何千ページとあるDTP(カタログ)を大量に印刷後、記述ミスが見つかってしまうなど、DTPでは少しのミスが莫大な損失に繋がりかねません。
商品番号(型番)、商品名、価格、送料区分など各項目をしっかりとチェックをし、ミスを防ぐことが必要不可欠です。
そこで活躍するのが「カタログ誤記検出プログラミングツール 」です。
今回はDTP作業におけるミスを防ぐカタログ誤記検出プログラミングツールを開発しましたので、その詳細をご紹介します。

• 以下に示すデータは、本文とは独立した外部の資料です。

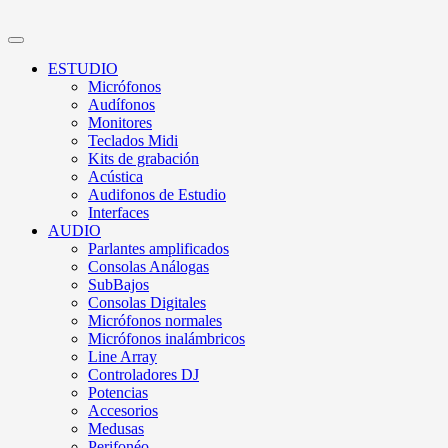
ESTUDIO
Micrófonos
Audífonos
Monitores
Teclados Midi
Kits de grabación
Acústica
Audifonos de Estudio
Interfaces
AUDIO
Parlantes amplificados
Consolas Análogas
SubBajos
Consolas Digitales
Micrófonos normales
Micrófonos inalámbricos
Line Array
Controladores DJ
Potencias
Accesorios
Medusas
Perifonéo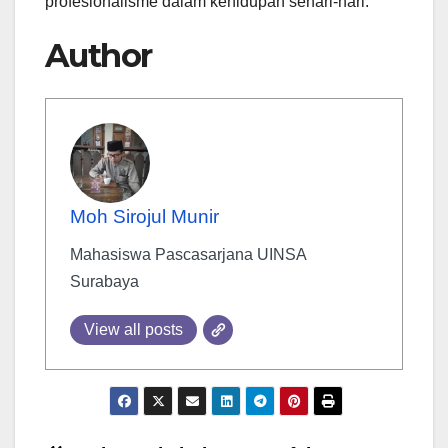
profesionalisme dalam kehidupan sehari-hari.
Author
Moh Sirojul Munir
Mahasiswa Pascasarjana UINSA
Surabaya
View all posts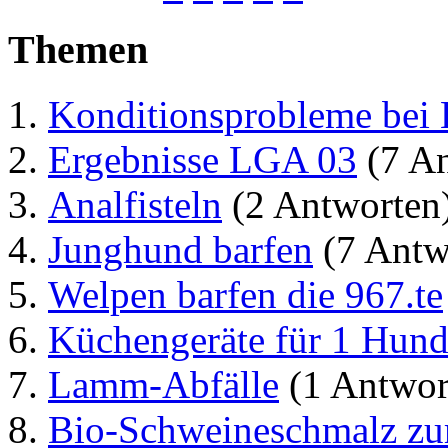
Themen
Konditionsprobleme be
Ergebnisse LGA 03
(7 An
Analfisteln
(2 Antworten
Junghund barfen
(7 Antw
Welpen barfen die 967.te
Küchengeräte für 1 Hun
Lamm-Abfälle
(1 Antwor
Bio-Schweineschmalz zu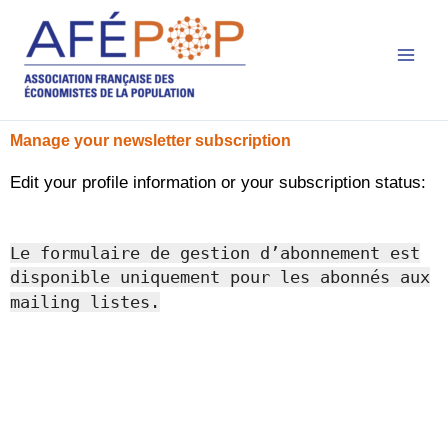
Main
Aller
au
Men
contenu
Manage your newsletter subscription
Edit your profile information or your subscription status:
Le formulaire de gestion d’abonnement est
disponible uniquement pour les abonnés aux
mailing listes.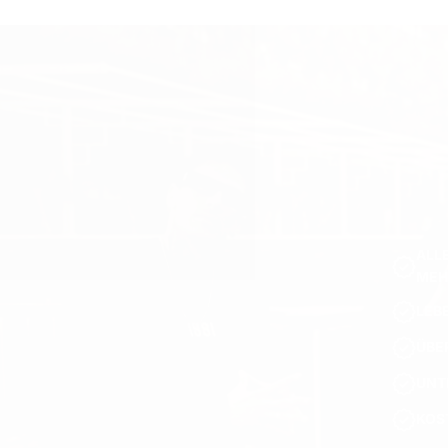
ALL
MEH
LEB
ÜBE
UNT
KOS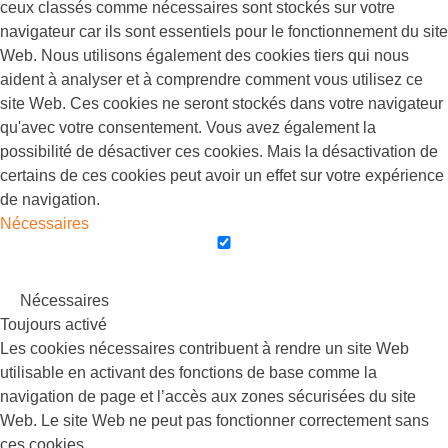
ceux classés comme nécessaires sont stockés sur votre
navigateur car ils sont essentiels pour le fonctionnement du site
Web. Nous utilisons également des cookies tiers qui nous
aident à analyser et à comprendre comment vous utilisez ce
site Web. Ces cookies ne seront stockés dans votre navigateur
qu'avec votre consentement. Vous avez également la
possibilité de désactiver ces cookies. Mais la désactivation de
certains de ces cookies peut avoir un effet sur votre expérience
de navigation.
Nécessaires
Nécessaires
Toujours activé
Les cookies nécessaires contribuent à rendre un site Web
utilisable en activant des fonctions de base comme la
navigation de page et l’accès aux zones sécurisées du site
Web. Le site Web ne peut pas fonctionner correctement sans
ces cookies.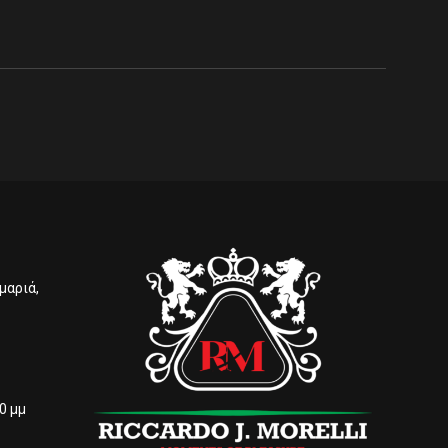
μαριά,
00 μμ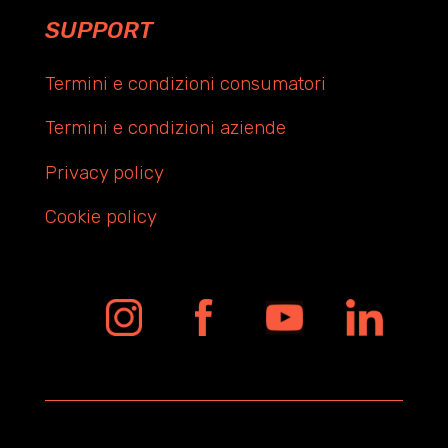
SUPPORT
Termini e condizioni consumatori
Termini e condizioni aziende
Privacy policy
Cookie policy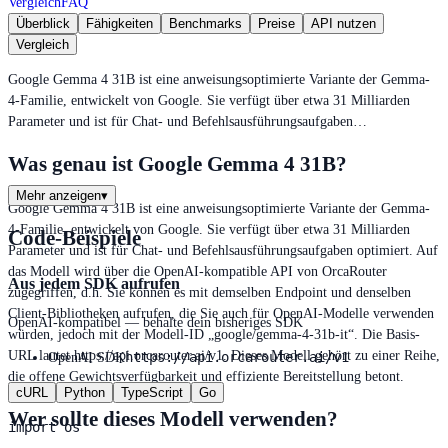
Vergleich
FAQ
Überblick
Fähigkeiten
Benchmarks
Preise
API nutzen
Vergleich
Google Gemma 4 31B ist eine anweisungsoptimierte Variante der Gemma-
4-Familie, entwickelt von Google. Sie verfügt über etwa 31 Milliarden
Parameter und ist für Chat- und Befehlsausführungsaufgaben…
Was genau ist Google Gemma 4 31B?
Mehr anzeigen
▾
Google Gemma 4 31B ist eine anweisungsoptimierte Variante der Gemma-
4-Familie, entwickelt von Google. Sie verfügt über etwa 31 Milliarden
Code-Beispiele
Parameter und ist für Chat- und Befehlsausführungsaufgaben optimiert. Auf
das Modell wird über die OpenAI-kompatible API von OrcaRouter
Aus jedem SDK aufrufen
zugegriffen, d.h. Sie können es mit demselben Endpoint und denselben
Client-Bibliotheken aufrufen, die Sie auch für OpenAI-Modelle verwenden
OpenAI-kompatibel — behalte dein bisheriges SDK
würden, jedoch mit der Modell-ID „google/gemma-4-31b-it“. Die Basis-
URL lautet https://api.orcarouter.ai/v1. Dieses Modell gehört zu einer Reihe,
https://api.orcarouter.ai/v1
OpenAI SDK
die offene Gewichtsverfügbarkeit und effiziente Bereitstellung betont.
cURL
Python
TypeScript
Go
Wer sollte dieses Modell verwenden?
import os
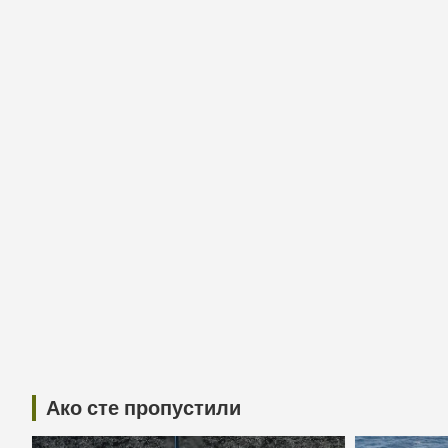
Ако сте пропустили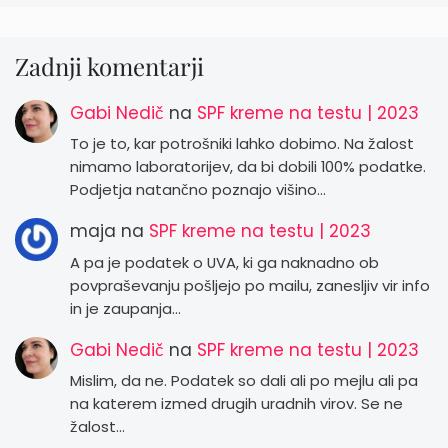
Zadnji komentarji
Gabi Nedič
na
SPF kreme na testu | 2023
To je to, kar potrošniki lahko dobimo. Na žalost
nimamo laboratorijev, da bi dobili 100% podatke.
Podjetja natančno poznajo višino…
maja
na
SPF kreme na testu | 2023
A pa je podatek o UVA, ki ga naknadno ob
povpraševanju pošljejo po mailu, zanesljiv vir info
in je zaupanja…
Gabi Nedič
na
SPF kreme na testu | 2023
Mislim, da ne. Podatek so dali ali po mejlu ali pa
na katerem izmed drugih uradnih virov. Se ne
žalost…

※本記事で扱うカタログ誤記検出プログラミングツールで使うデータの説明
〈DTPデータ〉
InDesignで作るカタログ用データのこと。
〈製品マスタデータ〉
Excelで商品管理用として自社で運営しているデータのこと。
お客様の管理形態に合わせてツールを開発できます。
今回開発したのはInDesign中のDTPデータの内容と、Excel中の製品マスタデータの商品情報 (商品番号/商品名/価格/送料区分/廃盤フラグなど)が一致しているかどうかを確認する、プログラミングツールです。
カタログのリニューアル作業中、更新するデータ等は製品マスタデータから手動のコピー&ペーストで行われることが多々あります。その際の校正チェックは”人の目”によって行われるため、カタログに誤情報が掲載されるミスが生じる可能性があります。
このような事態を未然に防ぐため、”人の目”ではなく、”機械”でチェックできるプログラミングツールが必要になるのです。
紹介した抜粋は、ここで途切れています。